Plenary overview session I – Speech, Language, and Audio (SLA)
Session chair: Sadaoki Furui
Title: Environmental sound recognition: A survey
Speaker: C.-C. Jay Kuo
Affiliation: University of Southern California
Environmental sound recognition (ESR) has numerous applications like audio tagging, audio retrieval, hearing aid, robotic audition, etc. By environmental sounds, we refer to various quotidian sounds, both natural and artificial, i.e. sounds one encounters in daily life other than speech and music. ESR related publications, though sparse as compared to those for speech and music, have significantly risen in the past decade. In its infancy, ESR algorithms were a mere reflection of the speech and music recognition paradigms. However, on account of considerably non-stationary characteristics of environmental sounds, these algorithms proved ineffectual even for small-scale databases. Recent publications, hence, have focused on appraisal of non-stationary aspects of environmental sounds. Consequently, several new features have been proposed which are predicated to capture short-term variations in non-stationary signals. These features, in essence, strive to maximize their information content pertaining to signal’s temporal and spectral characteristics as bounded by the uncertainty principle. For most real life sounds, even these features exhibit non-stationarity when observed over a long period of time. In order to capture these long-term variations, several sequential learning methods have also been developed. Despite increased interest in the field, there is no single consolidated database for ESR which often hinders benchmarking of these new breed of features and classifiers. Hence, in this paper, we will attempt to present a comparative and elucidatory overview of recent developments in ESR.
Speaker Photo and Bio
Dr. C.-C. Jay Kuo received the B.S. degree from theNationalTaiwanUniversity,Taipei, in 1980 and the M.S. and Ph.D. degrees from the Massachusetts Institute of Technology,Cambridge, in 1985 and 1987, respectively, all in Electrical Engineering. From October 1987 to December 1988, he was Computational and Applied Mathematics Research Assistant Professor in the Department of Mathematics at the University of California, Los Angeles. Since January 1989, he has been with the University of Southern California (USC). He is presently Director of the Multimedia Communication Lab. and Professor of Electrical Engineering and Computer Science at the USC.

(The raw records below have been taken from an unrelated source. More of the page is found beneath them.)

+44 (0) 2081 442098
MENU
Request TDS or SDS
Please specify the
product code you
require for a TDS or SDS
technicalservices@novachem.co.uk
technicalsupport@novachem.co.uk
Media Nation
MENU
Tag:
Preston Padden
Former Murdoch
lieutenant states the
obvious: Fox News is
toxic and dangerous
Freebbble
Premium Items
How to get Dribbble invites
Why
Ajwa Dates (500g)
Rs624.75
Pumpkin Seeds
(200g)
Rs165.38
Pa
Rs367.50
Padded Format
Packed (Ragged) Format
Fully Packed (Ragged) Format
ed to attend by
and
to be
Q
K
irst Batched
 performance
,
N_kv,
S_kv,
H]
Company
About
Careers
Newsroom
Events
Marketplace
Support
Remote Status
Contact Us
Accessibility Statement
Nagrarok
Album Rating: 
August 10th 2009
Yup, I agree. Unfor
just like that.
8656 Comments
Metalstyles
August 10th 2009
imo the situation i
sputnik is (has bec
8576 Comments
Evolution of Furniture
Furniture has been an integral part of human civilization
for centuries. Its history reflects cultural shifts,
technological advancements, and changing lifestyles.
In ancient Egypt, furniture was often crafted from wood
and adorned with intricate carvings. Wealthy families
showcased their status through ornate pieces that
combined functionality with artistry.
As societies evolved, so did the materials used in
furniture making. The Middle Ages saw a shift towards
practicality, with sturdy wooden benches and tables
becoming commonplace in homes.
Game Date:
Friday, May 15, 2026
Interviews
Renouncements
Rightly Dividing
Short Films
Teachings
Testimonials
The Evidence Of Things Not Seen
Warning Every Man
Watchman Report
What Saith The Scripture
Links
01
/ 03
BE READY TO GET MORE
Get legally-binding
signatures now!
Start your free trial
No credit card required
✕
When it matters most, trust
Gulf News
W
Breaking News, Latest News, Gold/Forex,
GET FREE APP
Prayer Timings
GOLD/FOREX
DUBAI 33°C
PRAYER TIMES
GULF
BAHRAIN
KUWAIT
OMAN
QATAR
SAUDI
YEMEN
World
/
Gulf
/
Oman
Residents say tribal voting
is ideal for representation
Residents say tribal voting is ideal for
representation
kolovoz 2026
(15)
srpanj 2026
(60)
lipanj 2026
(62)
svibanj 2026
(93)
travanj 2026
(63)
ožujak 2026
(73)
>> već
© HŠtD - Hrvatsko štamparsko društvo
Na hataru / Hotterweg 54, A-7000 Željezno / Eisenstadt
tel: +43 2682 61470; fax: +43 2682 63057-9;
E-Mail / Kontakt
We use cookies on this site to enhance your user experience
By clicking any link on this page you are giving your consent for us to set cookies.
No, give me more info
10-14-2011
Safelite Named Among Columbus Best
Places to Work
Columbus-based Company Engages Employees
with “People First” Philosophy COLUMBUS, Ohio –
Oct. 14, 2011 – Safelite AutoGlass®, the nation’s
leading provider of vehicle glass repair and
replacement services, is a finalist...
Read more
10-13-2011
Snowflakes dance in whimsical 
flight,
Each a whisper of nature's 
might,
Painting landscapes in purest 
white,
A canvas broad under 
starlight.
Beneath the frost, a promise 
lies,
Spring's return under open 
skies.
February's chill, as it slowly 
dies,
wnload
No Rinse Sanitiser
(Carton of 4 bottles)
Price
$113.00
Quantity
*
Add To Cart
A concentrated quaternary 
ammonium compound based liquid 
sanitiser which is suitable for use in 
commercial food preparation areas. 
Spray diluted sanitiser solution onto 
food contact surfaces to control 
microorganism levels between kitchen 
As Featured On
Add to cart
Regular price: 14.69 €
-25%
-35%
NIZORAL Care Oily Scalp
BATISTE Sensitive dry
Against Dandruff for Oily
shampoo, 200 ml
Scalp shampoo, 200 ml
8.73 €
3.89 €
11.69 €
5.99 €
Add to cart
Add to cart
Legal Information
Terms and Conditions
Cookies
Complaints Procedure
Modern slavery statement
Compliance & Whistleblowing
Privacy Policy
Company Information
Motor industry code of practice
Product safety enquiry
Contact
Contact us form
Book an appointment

His research interests are in the areas of multimedia data compression, communication and networking, multimedia content analysis and modeling, and information forensics and security. Dr. Kuo has guided 115 students to their Ph.D. degrees and supervised 23 postdoctoral research fellows. Currently, his research group at the USC has around 30 Ph.D. students (please visit website http://viola.usc.edu), which is one of the largest academic research groups in multimedia technologies. He is co-author of about 200 journal papers, 850 conference papers and 10 books. He delivered over 550 invited lectures in conferences, research institutes, universities and companies. Dr. Kuo is a Fellow of AAAS, IEEE and SPIE. He is currently Editor-in-Chief for the IEEE Transactions on Information Forensics and Security.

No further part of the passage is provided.